(Saved data entries)
□ □ □ □ □
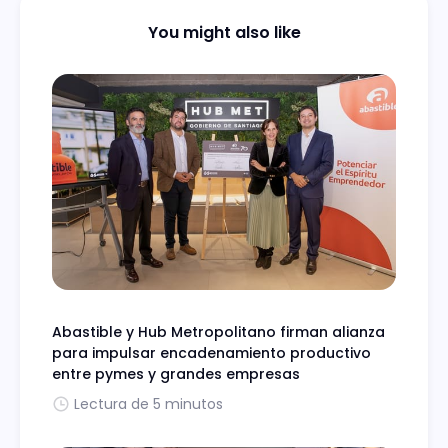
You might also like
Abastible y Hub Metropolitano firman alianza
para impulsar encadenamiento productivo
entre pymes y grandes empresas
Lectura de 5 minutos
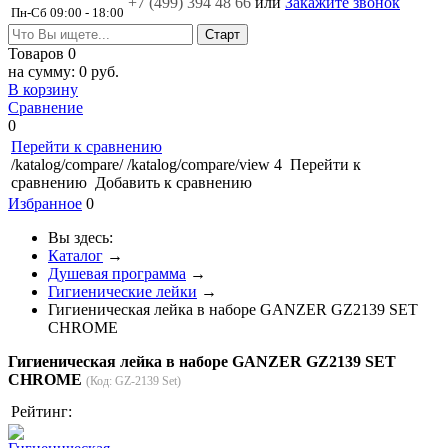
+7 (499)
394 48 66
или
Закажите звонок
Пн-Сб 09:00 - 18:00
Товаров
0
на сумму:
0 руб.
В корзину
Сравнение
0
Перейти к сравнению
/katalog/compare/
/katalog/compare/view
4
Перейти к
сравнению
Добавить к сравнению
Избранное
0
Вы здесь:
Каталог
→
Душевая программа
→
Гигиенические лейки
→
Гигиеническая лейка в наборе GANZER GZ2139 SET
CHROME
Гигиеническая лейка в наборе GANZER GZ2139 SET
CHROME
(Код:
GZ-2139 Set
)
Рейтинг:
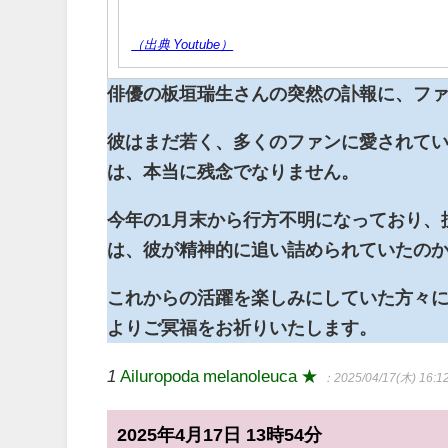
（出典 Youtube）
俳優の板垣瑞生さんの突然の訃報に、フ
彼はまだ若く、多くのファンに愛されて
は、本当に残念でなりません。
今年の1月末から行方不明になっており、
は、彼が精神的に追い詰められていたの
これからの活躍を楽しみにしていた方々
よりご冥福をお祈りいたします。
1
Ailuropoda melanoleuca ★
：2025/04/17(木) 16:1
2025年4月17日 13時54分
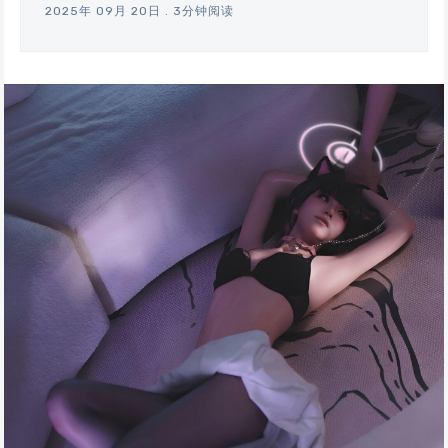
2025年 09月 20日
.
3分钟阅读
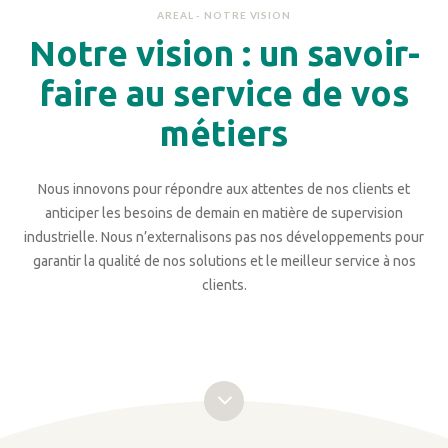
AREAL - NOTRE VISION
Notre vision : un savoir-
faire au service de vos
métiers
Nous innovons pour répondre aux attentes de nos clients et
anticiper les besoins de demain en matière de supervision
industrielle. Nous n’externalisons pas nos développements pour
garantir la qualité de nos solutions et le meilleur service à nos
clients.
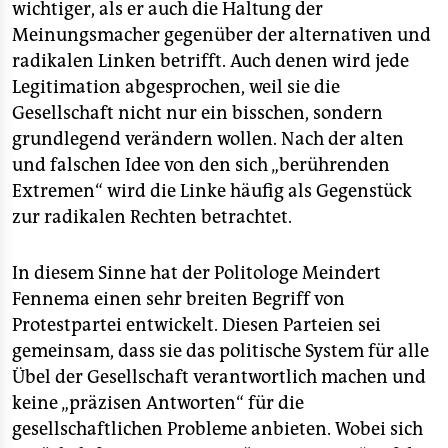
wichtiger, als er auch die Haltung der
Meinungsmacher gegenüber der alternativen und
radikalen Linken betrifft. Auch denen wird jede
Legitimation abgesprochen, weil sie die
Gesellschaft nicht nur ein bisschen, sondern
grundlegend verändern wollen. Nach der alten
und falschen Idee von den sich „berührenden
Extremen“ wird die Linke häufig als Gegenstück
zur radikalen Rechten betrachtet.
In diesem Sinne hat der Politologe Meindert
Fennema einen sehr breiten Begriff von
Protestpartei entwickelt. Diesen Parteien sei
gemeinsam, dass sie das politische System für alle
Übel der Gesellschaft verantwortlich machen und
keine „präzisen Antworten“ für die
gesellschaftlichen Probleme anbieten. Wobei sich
□ □ □ □ □
- ASSIGNMENT
An exact copy of the lines from the one with "grundlegend verändern wollen. Nach der alten" to the final line of the entries is all that the answer should hold.

- ANSWER
grundlegend verändern wollen. Nach der alten
und falschen Idee von den sich „berührenden
Extremen“ wird die Linke häufig als Gegenstück
zur radikalen Rechten betrachtet.
In diesem Sinne hat der Politologe Meindert
Fennema einen sehr breiten Begriff von
Protestpartei entwickelt. Diesen Parteien sei
gemeinsam, dass sie das politische System für alle
Übel der Gesellschaft verantwortlich machen und
keine „präzisen Antworten“ für die
gesellschaftlichen Probleme anbieten. Wobei sich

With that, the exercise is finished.